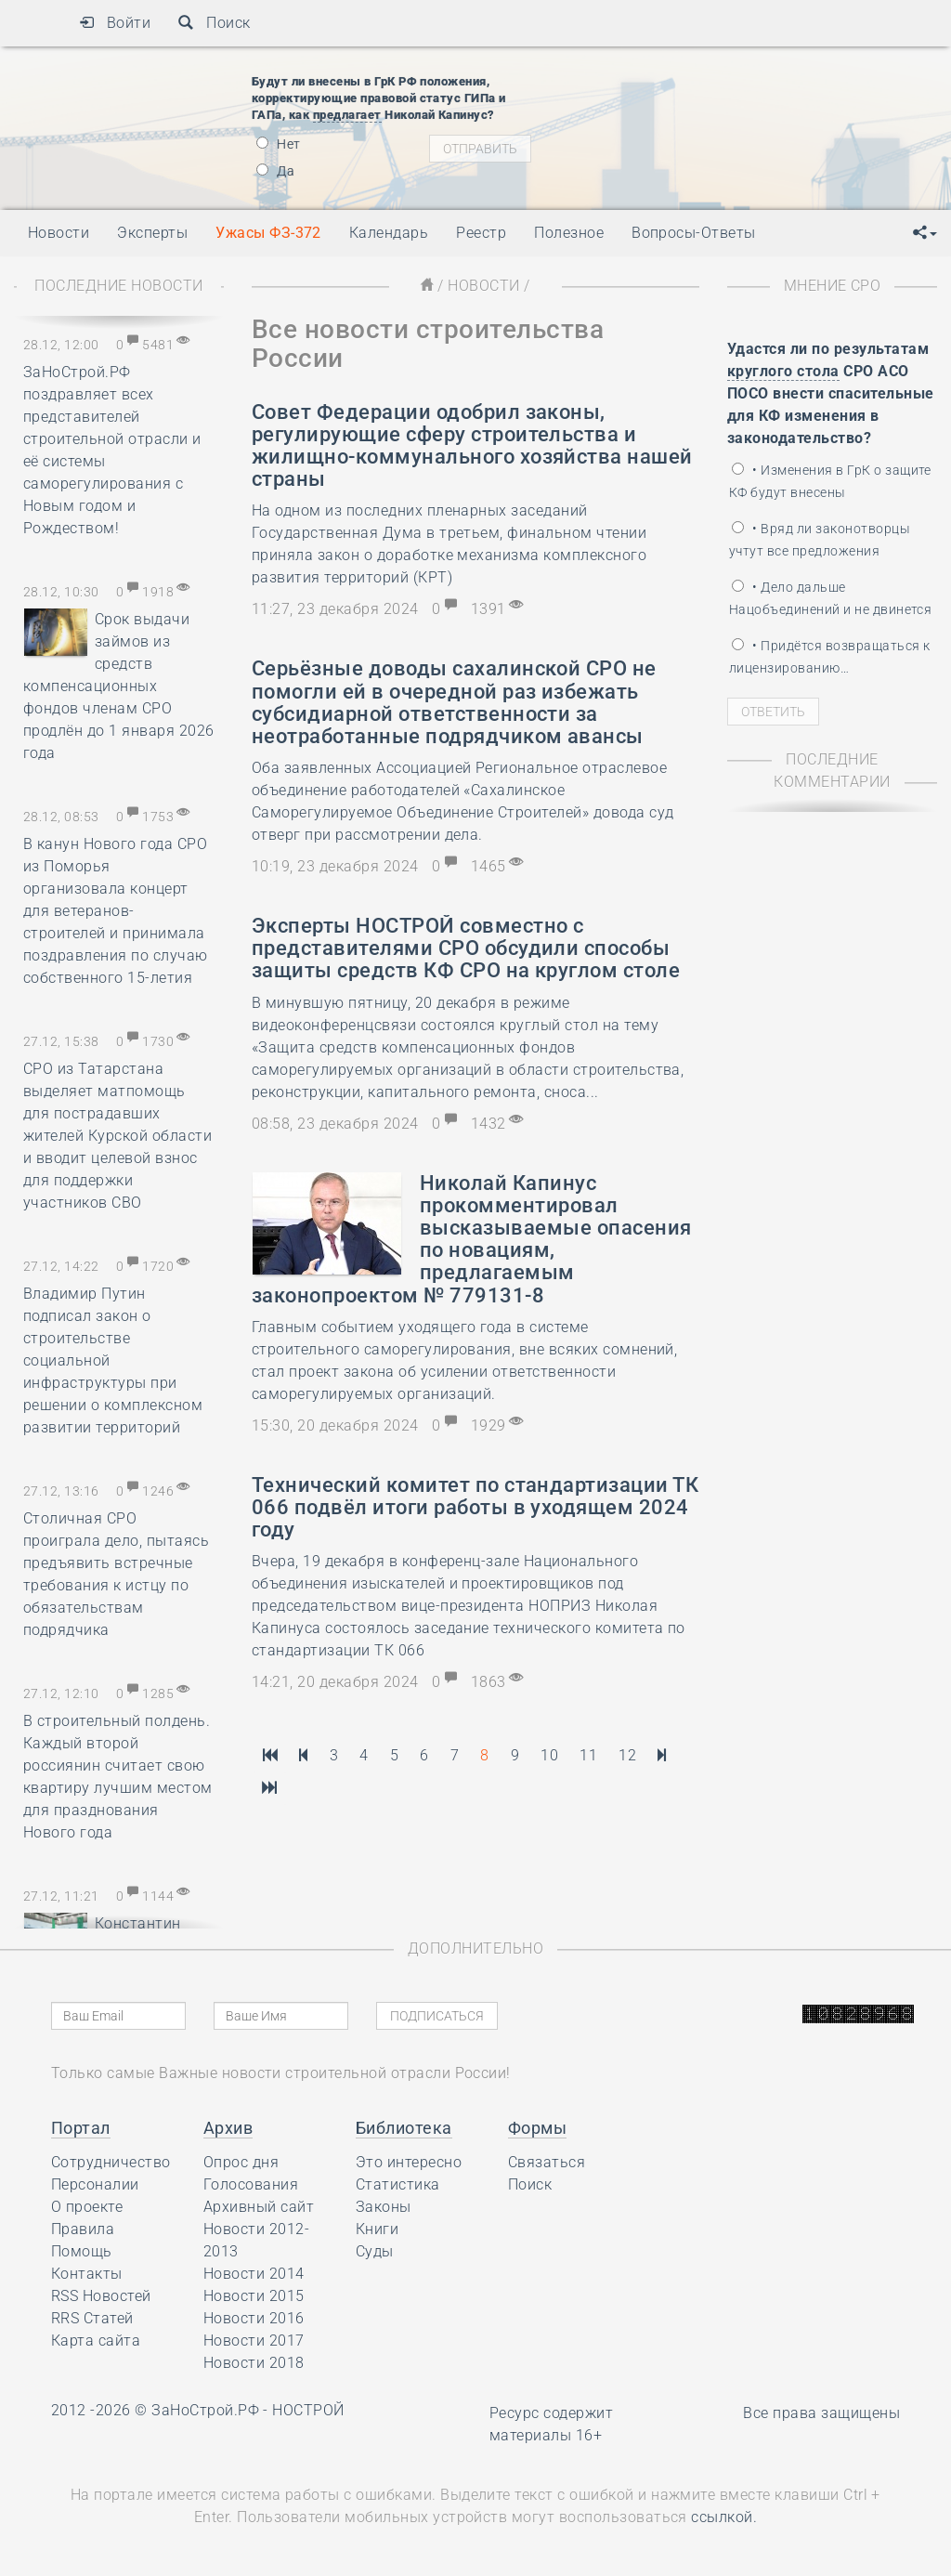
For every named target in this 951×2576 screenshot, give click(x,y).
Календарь (388, 233)
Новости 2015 (254, 2296)
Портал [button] (81, 2128)
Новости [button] (58, 233)
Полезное (569, 233)
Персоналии (95, 2184)
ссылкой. (724, 2517)
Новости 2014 (254, 2273)
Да (275, 170)
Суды (375, 2251)
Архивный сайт (258, 2207)
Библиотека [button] (404, 2128)
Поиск (214, 23)
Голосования (250, 2184)
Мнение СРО (832, 285)
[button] (925, 233)
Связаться (546, 2162)
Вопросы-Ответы (694, 233)
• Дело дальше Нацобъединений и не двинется (830, 598)
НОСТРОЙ (308, 2410)
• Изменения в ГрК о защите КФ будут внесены (830, 481)
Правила (82, 2229)
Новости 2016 (254, 2318)
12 (627, 1755)
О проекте (87, 2207)
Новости (483, 285)
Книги (377, 2229)
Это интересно (409, 2162)
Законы (383, 2207)
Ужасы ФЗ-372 (268, 233)
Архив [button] (228, 2128)
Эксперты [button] (152, 233)
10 (549, 1755)
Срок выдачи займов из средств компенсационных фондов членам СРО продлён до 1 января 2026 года (119, 686)
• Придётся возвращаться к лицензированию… (829, 656)
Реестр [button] (481, 233)
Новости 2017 (254, 2340)
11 (588, 1755)
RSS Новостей (101, 2296)
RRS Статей (92, 2318)
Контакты (87, 2273)
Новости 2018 (254, 2363)
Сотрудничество (111, 2162)
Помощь (81, 2251)
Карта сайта (95, 2340)
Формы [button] (537, 2128)
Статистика (398, 2184)
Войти (114, 23)
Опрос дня (241, 2162)
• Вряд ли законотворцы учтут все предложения (819, 539)
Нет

[TASK ITEM] A complete answer lists each line of the data that holds the word "button".

[EXERCISE RESULT]
Портал [button] (81, 2128)
Новости [button] (58, 233)
Библиотека [button] (404, 2128)
[button] (925, 233)
Архив [button] (228, 2128)
Эксперты [button] (152, 233)
Реестр [button] (481, 233)
Формы [button] (537, 2128)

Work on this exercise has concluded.